### Aim of the task:
A verbatim transcript of the data that follows, free of images, is the expected result.

### Exercise inputs:

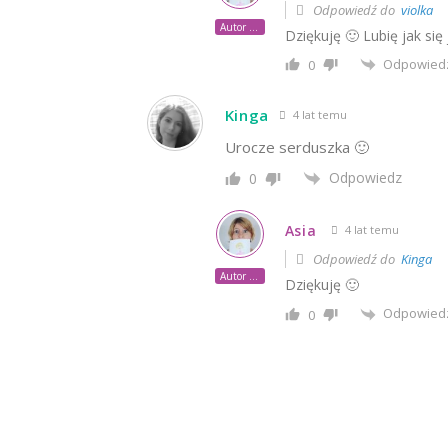
Odpowiedź do
violka
Autor posta
Dziękuję 🙂 Lubię jak się
Odpowied
0
Kinga
4 lat temu
Urocze serduszka 🙂
Odpowiedz
0
Asia
4 lat temu
Odpowiedź do
Kinga
Autor posta
Dziękuję 🙂
Odpowied
0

### Task result:
Odpowiedź do
violka
Autor posta
Dziękuję 🙂 Lubię jak się
Odpowied
0
Kinga
4 lat temu
Urocze serduszka 🙂
Odpowiedz
0
Asia
4 lat temu
Odpowiedź do
Kinga
Autor posta
Dziękuję 🙂
Odpowied
0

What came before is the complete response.